La diferenciación entre una sonrisa sincera y una falsa la descubrió Guillaume Benjamin Amand Duchenne, conocido como Duchenne de Boulogne. Fue un médico e investigador francés que realizó sus investigaciones a mitades del siglo XIX
Llego a mantener correspondencia con Charles Darwin, quien incluyó varias de sus fotografías en su libro “La expresión de las emociones en el hombre y los animales” publicado en 1872.
Sus experimentos eléctricos le permitieron concluir que una verdadera sonrisa de felicidad está formada no solo por el empleo de los músculos de la boca sino también por los de los ojos. Dado que fue él quien lo descubrió, a este tipo de sonrisa se le denomina “Sonrisa de Duchenne”
La maquinaria neurológica que se pone en marcha para el control de la musculatura facial en la verdadera sonrisa (emocional) es diferente a la maquinaria que se utiliza cuando sonreímos de manera voluntaria (no emocional).

La sonrisa verdadera está controlada desde el cerebro más primitivo, el sistema límbico y corteza cingulada.
Pero la sonrisa forzada se controla desde la corteza motora y la vía piramidal.
Esta es la razón por la que tenemos dificultad a la hora de sonreír cuando nos hacemos fotos, y la sonrisa no nos queda igual que cuando reímos de manera espontánea.

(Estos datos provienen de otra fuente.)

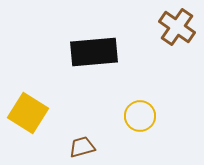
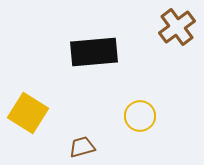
brown cross: rotated 18 degrees clockwise
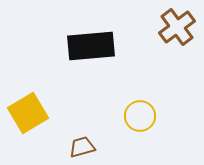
black rectangle: moved 3 px left, 6 px up
yellow square: rotated 27 degrees clockwise
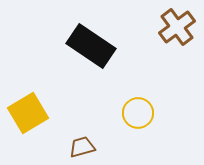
black rectangle: rotated 39 degrees clockwise
yellow circle: moved 2 px left, 3 px up
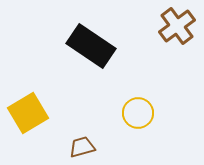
brown cross: moved 1 px up
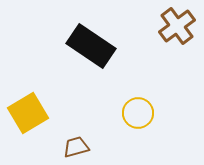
brown trapezoid: moved 6 px left
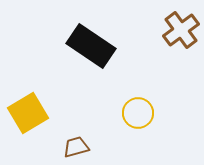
brown cross: moved 4 px right, 4 px down
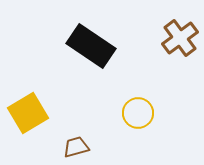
brown cross: moved 1 px left, 8 px down
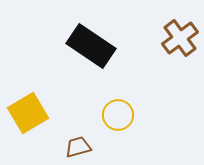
yellow circle: moved 20 px left, 2 px down
brown trapezoid: moved 2 px right
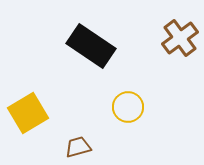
yellow circle: moved 10 px right, 8 px up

En la sonrisa real se contrae de manera involuntaria y combinada el musculo cigomático mayor y el orbicular palpebral inferior
De manera voluntaria podemos contraer el músculo cigomático, pero no ocurre lo mismo con el orbicular palpebral inferior, que solo se activa de manera involuntaria.
Duchenne describía a los músculos orbiculares como “las dulces emociones del alma”.